On the other hand, there is absolutely no time to lose. The railways continue to lose market share with an actual fall in the number of passengers and stagnant freight tonnage. It is not as if growth is being sacrificed to protect margins. The bottomline also has little to show for itself, with the operating ratio (percentage of earnings accounted for by expenses) projected at a high 92 per cent for the current year. This means there is barely any surplus left to fund future investment from internal resources. The main effort in the foreseeable future, as far as the bottomline is concerned, will be to service the substantial extra budgetary resources (costly money) which will be secured to fund investment.

But invest the railways must, not just to replace worn out assets (safety demands it) but also to keep growing so that it is not marginalised in a high growth economy. Mr Prabhu understands this and hence has drawn up a highly ambitious investment agenda of Rs 8.5 lakh crore over a five-year period and a capital expenditure target of Rs 1.2 lakh crore in the current year.

These funds will come from a variety of sources (other than budgetary support), foremost being market borrowing through the Railway Finance Corporation. Concessional funding will come from bilateral (notably Japanese) and multilateral (World Bank and Asian Development Bank) sources. Public private partnerships, as also projects partnered with state governments, will be vigorously pursued. In fact, Mr Prabhu can be credited for daring to think big even when current financials are unpromising. This is because there is no option but to adopt modern technology to enhance both safety and productivity.

But substantial new investment and absorption of technology cannot happen in a vacuum. The way of doing things has also to change to get the best out of the new investments. Recognising a general consensus, Mr Prabhu has put high on his reform agenda a restructuring of the Railway Board and the creation of an independent regulator to rule on revision of fare and freights and also adjudicate on issues resulting from a sharply higher level of PPPs.

It is high time the board had positions corresponding to customer segments instead of just internal functions. But that is not enough. There has to be a change in the way the board functions. The chairman of the board has to act like a CEO instead of the current practice of simply presiding over meetings. He has to overrule individual members and push things through, instead of the current culture whereby any proposal opposed by a board member is put in cold storage.
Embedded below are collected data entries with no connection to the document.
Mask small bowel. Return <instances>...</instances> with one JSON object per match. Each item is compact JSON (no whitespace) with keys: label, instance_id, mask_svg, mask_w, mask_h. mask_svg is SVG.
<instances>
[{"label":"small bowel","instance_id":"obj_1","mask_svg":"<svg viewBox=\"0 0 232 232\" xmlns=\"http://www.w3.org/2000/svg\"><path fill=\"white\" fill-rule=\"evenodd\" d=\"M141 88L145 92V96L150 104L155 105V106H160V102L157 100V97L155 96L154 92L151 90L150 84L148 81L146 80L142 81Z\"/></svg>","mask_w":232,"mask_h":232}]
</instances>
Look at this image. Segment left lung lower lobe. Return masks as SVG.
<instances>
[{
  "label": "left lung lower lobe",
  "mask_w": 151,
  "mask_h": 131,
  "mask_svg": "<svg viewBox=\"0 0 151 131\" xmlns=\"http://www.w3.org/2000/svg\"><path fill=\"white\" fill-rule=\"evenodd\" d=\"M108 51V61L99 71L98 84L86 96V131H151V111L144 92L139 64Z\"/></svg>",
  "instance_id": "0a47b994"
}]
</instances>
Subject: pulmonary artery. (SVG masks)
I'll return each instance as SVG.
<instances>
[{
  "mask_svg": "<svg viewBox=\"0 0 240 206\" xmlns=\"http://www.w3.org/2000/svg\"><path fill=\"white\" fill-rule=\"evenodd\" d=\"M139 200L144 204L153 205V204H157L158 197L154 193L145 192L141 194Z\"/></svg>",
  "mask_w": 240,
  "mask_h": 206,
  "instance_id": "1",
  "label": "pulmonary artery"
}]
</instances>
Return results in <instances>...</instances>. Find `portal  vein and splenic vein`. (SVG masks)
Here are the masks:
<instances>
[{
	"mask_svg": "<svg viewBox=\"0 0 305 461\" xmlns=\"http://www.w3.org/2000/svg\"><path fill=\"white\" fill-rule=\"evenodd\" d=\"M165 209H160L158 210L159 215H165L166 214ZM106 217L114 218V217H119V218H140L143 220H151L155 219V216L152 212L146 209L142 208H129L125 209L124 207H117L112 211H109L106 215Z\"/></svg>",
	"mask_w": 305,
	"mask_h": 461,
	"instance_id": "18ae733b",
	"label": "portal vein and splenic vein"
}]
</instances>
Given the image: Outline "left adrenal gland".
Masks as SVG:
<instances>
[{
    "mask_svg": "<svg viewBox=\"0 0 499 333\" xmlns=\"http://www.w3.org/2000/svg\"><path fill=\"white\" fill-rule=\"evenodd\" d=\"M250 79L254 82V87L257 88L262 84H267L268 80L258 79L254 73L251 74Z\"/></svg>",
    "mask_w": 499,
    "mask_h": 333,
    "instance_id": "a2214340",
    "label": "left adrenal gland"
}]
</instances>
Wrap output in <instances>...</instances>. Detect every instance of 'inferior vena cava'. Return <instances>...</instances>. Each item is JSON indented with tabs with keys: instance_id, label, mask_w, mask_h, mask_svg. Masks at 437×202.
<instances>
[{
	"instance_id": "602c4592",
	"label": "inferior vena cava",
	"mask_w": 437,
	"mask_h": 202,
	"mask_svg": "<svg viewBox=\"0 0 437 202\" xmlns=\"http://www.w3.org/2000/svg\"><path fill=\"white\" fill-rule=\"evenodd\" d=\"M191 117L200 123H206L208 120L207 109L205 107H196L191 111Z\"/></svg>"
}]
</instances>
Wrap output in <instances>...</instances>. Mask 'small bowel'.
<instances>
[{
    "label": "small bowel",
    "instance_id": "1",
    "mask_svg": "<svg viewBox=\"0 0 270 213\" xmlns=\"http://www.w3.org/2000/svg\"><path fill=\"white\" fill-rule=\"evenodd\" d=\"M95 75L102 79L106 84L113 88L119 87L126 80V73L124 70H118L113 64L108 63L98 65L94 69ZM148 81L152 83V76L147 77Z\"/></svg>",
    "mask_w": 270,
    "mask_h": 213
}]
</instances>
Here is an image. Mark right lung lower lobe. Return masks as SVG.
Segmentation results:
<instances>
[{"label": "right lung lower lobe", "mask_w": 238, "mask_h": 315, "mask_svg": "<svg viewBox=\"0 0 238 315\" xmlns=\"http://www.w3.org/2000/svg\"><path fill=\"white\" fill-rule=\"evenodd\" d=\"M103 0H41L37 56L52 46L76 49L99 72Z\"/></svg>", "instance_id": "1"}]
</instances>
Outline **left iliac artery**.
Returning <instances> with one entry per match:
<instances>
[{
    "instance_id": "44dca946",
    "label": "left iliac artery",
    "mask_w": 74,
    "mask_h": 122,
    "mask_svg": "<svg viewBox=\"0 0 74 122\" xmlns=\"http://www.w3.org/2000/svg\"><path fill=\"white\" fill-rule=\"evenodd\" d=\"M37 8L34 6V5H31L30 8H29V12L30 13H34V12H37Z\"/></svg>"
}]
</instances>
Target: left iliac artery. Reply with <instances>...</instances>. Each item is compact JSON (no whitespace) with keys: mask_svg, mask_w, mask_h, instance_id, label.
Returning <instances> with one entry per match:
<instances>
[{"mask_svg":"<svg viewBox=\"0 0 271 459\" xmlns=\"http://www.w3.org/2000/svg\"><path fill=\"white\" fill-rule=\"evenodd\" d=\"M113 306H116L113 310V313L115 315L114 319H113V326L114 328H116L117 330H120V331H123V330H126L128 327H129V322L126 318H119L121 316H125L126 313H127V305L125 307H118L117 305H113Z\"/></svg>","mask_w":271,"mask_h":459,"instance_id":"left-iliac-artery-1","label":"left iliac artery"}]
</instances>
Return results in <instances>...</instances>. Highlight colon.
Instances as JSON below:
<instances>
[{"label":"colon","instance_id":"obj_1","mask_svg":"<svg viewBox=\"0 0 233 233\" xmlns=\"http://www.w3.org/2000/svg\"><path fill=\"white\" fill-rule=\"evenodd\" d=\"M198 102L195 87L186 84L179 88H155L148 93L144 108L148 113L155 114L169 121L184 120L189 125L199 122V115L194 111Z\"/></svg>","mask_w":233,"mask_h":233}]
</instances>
As for a regulator, it is not enough simply to set it up so that price hikes can be depoliticised. The real issue today is not the inability to rise prices but the dilemma posed by a market which will not take any more price rises. Both passenger and freight volumes are under pressure and the regulator, in order to be useful, will have to intensively examine whether cost increases are not simply passed through to the customer. A complex system of cost audit has to be evolved to determine which cost increases are allowable. A case in point is the major savings that are being made in buying power and the move to do the same with diesel. This stands at the core of what any management, operating in a competitive environment, must do. Cost saving comes before price administration.

Thus, more than action on specifics, the railways need to fundamentally change the way they do things. Mr Prabhu has tried to address this by striking at the roots of a fundamental malady of the railways - departmentalism. He has sought to achieve this by taking the first steps towards merging cardes. Rivalry and lack of cooperation between cadres is the bane of the railways. But merging cadres is a herculean task. Doing it haphazardly, without addressing the complexities, can be ruinous, as was the botched up merger of Indian Airlines and Air India which also involved the merger of two pilots' cadres.
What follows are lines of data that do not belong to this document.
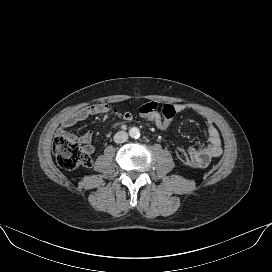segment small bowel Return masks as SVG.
I'll return each mask as SVG.
<instances>
[{
  "label": "small bowel",
  "mask_w": 272,
  "mask_h": 272,
  "mask_svg": "<svg viewBox=\"0 0 272 272\" xmlns=\"http://www.w3.org/2000/svg\"><path fill=\"white\" fill-rule=\"evenodd\" d=\"M142 107H154L159 108V104L154 101L147 102L142 105ZM177 113H182L189 108L185 104L178 103L175 105ZM111 113L116 115L118 118L125 121L135 120L133 112H125L121 113L117 110L113 109L111 106L105 103H97L87 107H84L71 115L67 116L61 122V125L57 131L58 135H63L69 137L77 142H80L85 145V149L88 153H92L94 151V147L92 145L93 133L91 131H87L81 135H73L68 132V129L75 126L79 122H82L88 119L91 116ZM199 116L205 121L207 125V135L208 142L200 147L190 146L187 150L189 156L197 163L198 167L206 166L213 158L218 157L222 154V140L220 137V133L214 124L213 120L209 118L207 115L202 113H198Z\"/></svg>",
  "instance_id": "c3829d8e"
}]
</instances>
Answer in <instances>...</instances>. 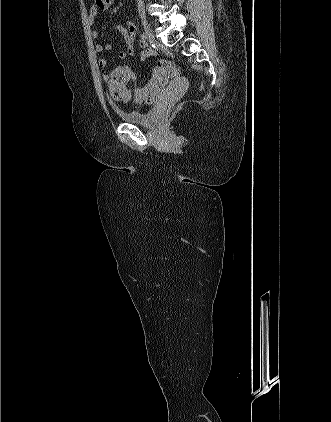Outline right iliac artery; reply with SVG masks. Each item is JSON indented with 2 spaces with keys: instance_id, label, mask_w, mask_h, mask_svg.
I'll use <instances>...</instances> for the list:
<instances>
[{
  "instance_id": "obj_1",
  "label": "right iliac artery",
  "mask_w": 331,
  "mask_h": 422,
  "mask_svg": "<svg viewBox=\"0 0 331 422\" xmlns=\"http://www.w3.org/2000/svg\"><path fill=\"white\" fill-rule=\"evenodd\" d=\"M146 35L143 33V34H141V39L143 40V41H145L146 40Z\"/></svg>"
}]
</instances>
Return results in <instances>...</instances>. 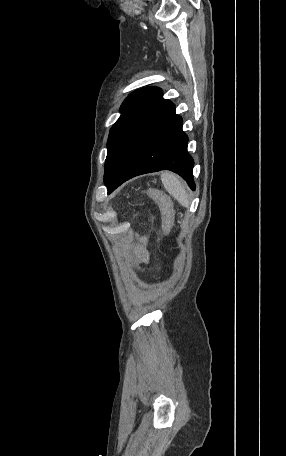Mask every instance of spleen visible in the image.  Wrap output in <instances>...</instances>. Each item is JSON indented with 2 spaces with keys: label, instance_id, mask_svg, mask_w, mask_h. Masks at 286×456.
Masks as SVG:
<instances>
[{
  "label": "spleen",
  "instance_id": "spleen-1",
  "mask_svg": "<svg viewBox=\"0 0 286 456\" xmlns=\"http://www.w3.org/2000/svg\"><path fill=\"white\" fill-rule=\"evenodd\" d=\"M161 180L166 191L172 195L183 207L188 208L189 197L184 182L174 173H161Z\"/></svg>",
  "mask_w": 286,
  "mask_h": 456
}]
</instances>
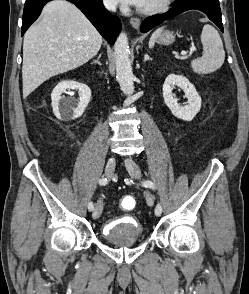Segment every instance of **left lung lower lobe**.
<instances>
[{
    "instance_id": "1",
    "label": "left lung lower lobe",
    "mask_w": 249,
    "mask_h": 294,
    "mask_svg": "<svg viewBox=\"0 0 249 294\" xmlns=\"http://www.w3.org/2000/svg\"><path fill=\"white\" fill-rule=\"evenodd\" d=\"M191 9L204 12L223 32L219 0H176L173 8L168 12L159 16L149 17L143 21L140 30L142 33H145L163 21Z\"/></svg>"
}]
</instances>
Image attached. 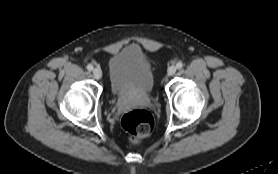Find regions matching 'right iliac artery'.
I'll return each mask as SVG.
<instances>
[{
	"instance_id": "82829eb1",
	"label": "right iliac artery",
	"mask_w": 278,
	"mask_h": 174,
	"mask_svg": "<svg viewBox=\"0 0 278 174\" xmlns=\"http://www.w3.org/2000/svg\"><path fill=\"white\" fill-rule=\"evenodd\" d=\"M87 69H88L89 71H92V70H93V65L88 64V65H87Z\"/></svg>"
}]
</instances>
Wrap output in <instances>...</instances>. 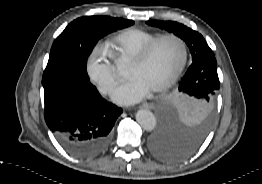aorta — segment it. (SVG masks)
Returning <instances> with one entry per match:
<instances>
[{"label": "aorta", "mask_w": 262, "mask_h": 184, "mask_svg": "<svg viewBox=\"0 0 262 184\" xmlns=\"http://www.w3.org/2000/svg\"><path fill=\"white\" fill-rule=\"evenodd\" d=\"M136 121L142 129L152 131L156 127V118L154 114L147 109H140L136 113Z\"/></svg>", "instance_id": "aorta-1"}]
</instances>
Mr Prabhu has also initiated the process (it should have been done long ago) of the railways being brought under an integrated information technology solution, an ERP structure which sits at the heart of companies. The railways must simultaneously adopt a master plan to go digital, capture every bit of business relevant data digitally so that it becomes available instantly both for decision making and analysis for management insights. (Dynamic pricing, which is essential, is enabled by data analysis.) Putting the railways on a different track is a massive task. Hopefully, after much wastage of time, it will now move fast forward on the right track.